The high-tech material is just one of the newer items made by the Portland-based company, which sells 7,000 different products. Tex Tech claims to make 75% of the world's tennis ball felt, and it has produced more than three million yards of aircraft seat fire-blocking material, as well as protective vests for police and soldiers. With 320 employees worldwide — 185 of them in Maine — Tex Tech still isn't a household name. That's because less than $1 million of its $63 million in worldwide revenues comes from sales to local customers.
And it's not the only Maine company quietly hiring, growing and making millions of dollars in global markets with everyday products that are pervasive, yet infrequently known to Mainers. KICTeam Inc., an Auburn-based maker of private-label, disposable cleaning products for everything from baggage and shipping label printers to ATMs and credit-card readers, employs 60 to 80 mostly full-time workers. It pulled in more than $10 million in revenues in 2013, less than $100,000 of that from customers in Maine. Add to that Wentworth Technology Inc., a Saco-based company with 20 employees and revenues of $1.3 million, which President and CEO Richard Hale expects will more than double to $3 million this year. Less than 5% of the company's sales are in Maine. Hale says Wentworth essentially made a better mousetrap in its flexible, noise-cancellation headphones currently used by drive-up window workers at fast food retailers including Dunkin' Donuts and McDonald's.

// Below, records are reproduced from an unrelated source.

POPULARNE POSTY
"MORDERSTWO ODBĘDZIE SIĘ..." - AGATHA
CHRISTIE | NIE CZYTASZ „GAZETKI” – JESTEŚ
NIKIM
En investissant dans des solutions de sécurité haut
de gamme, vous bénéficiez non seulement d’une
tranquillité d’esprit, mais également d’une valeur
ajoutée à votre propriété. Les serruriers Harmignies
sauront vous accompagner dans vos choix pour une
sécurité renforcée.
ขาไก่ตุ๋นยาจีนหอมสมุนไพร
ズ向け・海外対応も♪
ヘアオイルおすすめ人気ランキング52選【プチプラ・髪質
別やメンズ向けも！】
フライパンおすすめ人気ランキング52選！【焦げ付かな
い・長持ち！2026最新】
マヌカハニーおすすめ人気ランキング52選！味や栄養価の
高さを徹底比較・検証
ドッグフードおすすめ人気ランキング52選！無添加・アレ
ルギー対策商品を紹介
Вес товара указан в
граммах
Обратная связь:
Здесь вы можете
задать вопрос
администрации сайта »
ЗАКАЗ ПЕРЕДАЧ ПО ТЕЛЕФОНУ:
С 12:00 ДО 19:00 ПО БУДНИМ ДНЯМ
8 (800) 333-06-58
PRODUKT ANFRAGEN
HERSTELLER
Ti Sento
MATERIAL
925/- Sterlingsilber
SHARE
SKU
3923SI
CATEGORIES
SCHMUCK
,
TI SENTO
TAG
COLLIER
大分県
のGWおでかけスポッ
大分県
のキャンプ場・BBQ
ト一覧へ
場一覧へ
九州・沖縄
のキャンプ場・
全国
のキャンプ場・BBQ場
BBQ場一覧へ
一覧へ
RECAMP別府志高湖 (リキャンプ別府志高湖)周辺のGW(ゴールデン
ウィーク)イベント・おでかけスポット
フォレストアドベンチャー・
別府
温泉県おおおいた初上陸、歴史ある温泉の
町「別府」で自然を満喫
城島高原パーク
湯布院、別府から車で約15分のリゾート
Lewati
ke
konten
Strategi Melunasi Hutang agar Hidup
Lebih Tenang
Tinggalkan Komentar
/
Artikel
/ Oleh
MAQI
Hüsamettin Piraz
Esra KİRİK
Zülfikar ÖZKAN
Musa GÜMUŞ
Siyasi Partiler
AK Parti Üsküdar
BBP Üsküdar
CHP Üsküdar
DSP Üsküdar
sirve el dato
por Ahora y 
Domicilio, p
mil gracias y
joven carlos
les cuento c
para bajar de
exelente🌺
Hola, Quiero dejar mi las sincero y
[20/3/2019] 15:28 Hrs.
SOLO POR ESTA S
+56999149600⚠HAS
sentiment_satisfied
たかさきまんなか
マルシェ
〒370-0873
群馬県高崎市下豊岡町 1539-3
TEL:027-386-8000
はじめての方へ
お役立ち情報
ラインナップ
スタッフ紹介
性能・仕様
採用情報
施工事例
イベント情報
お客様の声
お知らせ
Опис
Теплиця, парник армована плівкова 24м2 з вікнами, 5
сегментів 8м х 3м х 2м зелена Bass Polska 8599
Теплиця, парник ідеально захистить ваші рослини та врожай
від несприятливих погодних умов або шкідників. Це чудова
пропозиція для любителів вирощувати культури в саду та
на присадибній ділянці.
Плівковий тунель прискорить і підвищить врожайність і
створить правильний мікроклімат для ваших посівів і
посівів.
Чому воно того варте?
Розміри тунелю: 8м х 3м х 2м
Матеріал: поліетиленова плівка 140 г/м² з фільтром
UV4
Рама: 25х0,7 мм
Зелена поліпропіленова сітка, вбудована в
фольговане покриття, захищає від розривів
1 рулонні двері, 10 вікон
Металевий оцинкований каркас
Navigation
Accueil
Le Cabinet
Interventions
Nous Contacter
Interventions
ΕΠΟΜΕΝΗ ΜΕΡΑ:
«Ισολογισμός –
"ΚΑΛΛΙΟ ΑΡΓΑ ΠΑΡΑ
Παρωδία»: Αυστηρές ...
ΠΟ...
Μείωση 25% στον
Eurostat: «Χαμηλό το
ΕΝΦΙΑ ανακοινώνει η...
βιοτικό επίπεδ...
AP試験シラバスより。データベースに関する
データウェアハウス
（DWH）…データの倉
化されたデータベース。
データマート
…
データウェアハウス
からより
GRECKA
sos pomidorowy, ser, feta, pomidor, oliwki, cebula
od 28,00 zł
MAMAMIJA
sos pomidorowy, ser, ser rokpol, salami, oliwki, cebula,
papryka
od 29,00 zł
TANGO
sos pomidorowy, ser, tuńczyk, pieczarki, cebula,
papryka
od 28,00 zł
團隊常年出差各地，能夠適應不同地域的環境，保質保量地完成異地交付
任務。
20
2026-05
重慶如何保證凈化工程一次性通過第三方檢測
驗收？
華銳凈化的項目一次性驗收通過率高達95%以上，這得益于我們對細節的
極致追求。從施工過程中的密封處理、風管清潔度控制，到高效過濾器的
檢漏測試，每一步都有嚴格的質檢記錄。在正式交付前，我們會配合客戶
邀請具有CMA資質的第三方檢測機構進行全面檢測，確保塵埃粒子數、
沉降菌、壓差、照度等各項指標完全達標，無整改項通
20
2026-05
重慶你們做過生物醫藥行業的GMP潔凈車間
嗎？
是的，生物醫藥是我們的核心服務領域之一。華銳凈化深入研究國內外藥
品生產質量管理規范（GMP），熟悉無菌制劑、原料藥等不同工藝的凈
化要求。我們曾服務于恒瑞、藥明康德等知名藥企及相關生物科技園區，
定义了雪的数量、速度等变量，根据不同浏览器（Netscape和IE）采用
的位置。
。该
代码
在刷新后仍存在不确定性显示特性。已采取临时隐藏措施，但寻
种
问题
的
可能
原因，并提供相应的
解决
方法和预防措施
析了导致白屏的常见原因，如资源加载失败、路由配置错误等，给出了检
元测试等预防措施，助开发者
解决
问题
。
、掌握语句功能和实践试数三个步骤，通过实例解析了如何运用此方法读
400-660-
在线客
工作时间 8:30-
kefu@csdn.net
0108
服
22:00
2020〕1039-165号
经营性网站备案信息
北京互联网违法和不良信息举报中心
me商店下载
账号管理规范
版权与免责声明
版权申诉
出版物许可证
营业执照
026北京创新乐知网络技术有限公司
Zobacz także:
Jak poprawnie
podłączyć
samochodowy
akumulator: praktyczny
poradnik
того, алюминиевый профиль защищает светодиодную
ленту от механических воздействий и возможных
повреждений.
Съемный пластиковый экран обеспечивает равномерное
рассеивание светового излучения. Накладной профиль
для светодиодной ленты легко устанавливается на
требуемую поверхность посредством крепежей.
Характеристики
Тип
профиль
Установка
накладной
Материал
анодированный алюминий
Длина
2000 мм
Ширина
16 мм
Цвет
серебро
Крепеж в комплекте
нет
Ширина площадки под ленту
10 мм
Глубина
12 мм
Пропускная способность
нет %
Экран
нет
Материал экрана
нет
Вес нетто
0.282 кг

They're just three local companies that have carved out niches using Yankee ingenuity to figure out what customers need, and will keep needing, as backbone pieces of their businesses. “Mainers are very independent people, they're very proud people, and they're practical. These are all wonderful attributes for innovators,” says Hale, a Maine “import” who previously worked at companies in Silicon Valley and Route 128 in Massachusetts. Hale, 72, has twice come out of retirement, once to run Rollingford, New Hampshire-based company,VXI, which made headsets for voice recognition, and the second time to start Wentworth after prompting from former VXI colleagues.
“So I started an electronics company at age 72. Sanity is overrated,” says Hale, who also enjoys racing Lightning sailboats with his children, a passion that brought him to Portland.
Peter Klein, CEO and president of KICTeam, exemplifies the practicality that Hale cites as a key to innovation. KICTeam emerged after custom contractor Enesco USA Inc., also of Auburn, bought KIC Products (for keep it clean) in 2004, and then merged it with a San Diego-based competitor in 2007.
While the initial company, KIC Products, had good name recognition, it couldn't get business with Japan Cash Machine, which at the time manufactured 80% of the devices that took money from people, such as gaming and bank machines. Klein explains that JCM opened up its machines to clean them rather than using flat cards impregnated with cleaner like the ones KIC Products made.
“I asked them why they didn't use cleaning cards, and they said their machines had sensors inside that were recessed, so they couldn't be cleaned with a flat card,” Klein says. “So I asked if we had a card that could clean recessed lenses, would he buy it, and he said, 'yes.'”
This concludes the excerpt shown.